Die zu besprechende Monographie mit dem Titel „Rheinwissen. Die Zentralkommission für die Rheinschifffahrt als Wissensregime, 1817–1880“, entstand aus der Dissertationsschrift Nils Bennemanns, Historiker an der Universität Duisburg-Essen, der 2019 bei Ute Schneider und Johannes Paulmann promoviert wurde.

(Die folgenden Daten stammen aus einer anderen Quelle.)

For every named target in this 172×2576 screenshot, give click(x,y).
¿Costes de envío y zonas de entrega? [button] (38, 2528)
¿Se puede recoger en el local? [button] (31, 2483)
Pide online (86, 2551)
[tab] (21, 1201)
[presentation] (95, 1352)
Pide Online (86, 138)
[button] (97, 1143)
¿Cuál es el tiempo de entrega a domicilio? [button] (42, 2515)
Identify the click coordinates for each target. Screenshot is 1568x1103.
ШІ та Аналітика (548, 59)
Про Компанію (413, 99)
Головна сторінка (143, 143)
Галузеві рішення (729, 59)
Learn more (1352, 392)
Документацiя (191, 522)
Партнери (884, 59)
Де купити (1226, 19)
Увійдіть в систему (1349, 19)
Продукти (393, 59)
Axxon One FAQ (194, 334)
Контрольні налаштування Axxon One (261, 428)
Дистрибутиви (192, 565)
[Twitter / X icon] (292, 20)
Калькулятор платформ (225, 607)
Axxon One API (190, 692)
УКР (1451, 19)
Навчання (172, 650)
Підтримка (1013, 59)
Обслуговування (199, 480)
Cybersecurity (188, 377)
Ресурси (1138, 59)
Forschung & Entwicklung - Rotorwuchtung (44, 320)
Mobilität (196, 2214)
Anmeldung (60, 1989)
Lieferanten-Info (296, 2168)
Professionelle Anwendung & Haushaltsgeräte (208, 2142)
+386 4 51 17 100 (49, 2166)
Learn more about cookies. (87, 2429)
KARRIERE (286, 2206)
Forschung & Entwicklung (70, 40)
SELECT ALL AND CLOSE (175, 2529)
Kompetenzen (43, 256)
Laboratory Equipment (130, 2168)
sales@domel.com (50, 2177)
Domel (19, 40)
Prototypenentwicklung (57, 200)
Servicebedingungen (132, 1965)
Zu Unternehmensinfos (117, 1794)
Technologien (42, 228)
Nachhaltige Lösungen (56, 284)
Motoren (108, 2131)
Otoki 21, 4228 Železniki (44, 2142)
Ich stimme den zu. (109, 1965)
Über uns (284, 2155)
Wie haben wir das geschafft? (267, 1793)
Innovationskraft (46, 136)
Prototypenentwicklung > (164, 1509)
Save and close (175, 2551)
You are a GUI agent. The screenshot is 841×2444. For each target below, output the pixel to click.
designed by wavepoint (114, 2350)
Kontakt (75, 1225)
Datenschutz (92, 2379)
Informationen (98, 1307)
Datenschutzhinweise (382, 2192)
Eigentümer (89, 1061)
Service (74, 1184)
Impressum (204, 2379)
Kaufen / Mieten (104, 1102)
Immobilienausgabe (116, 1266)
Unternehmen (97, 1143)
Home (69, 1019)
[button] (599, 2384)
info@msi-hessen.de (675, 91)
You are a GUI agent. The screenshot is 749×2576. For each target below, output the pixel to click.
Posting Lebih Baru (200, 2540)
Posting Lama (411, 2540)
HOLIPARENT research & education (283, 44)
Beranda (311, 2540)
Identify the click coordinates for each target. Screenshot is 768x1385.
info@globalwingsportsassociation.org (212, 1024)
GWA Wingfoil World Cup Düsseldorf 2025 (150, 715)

Bennemann verfolgt in dem Buch gleich mehrere Anliegen: Zum einen soll die transnationale Zusammenarbeit der Anliegerstaaten des Rheins innerhalb der Zentralkommission für die Rheinschifffahrt (ZKR) beleuchtet werden. Die ZKR war ein Ergebnis des Wiener Kongresses und sollte die freie Handelsschifffahrt auf dem Rhein ermöglichen. Ihr gehörten bei der Gründung sieben Staaten an: das Königreich Frankreich, das Großherzogtum Baden, das Königreich Bayern, das Großherzogtum Hessen, das Herzogtum Nassau, das Königreich Preußen und das Königreich der Niederlande. Der Fokus auf dieser Ebene der Arbeit liegt auf den Aushandlungsprozessen zwischen den Mitgliedsstaaten im Rahmen der ZKR als „einer der ältesten internationalen Organisationen“ (S. 7 f.) und hier im Besonderen auf dem Verständigungsprozess in Bezug auf gültiges Wissen über den Rhein – dessen Ergebnis Bennemann als ein spezifisches Wissensregime fasst, welches er als „Rheinwissen“ bezeichnet.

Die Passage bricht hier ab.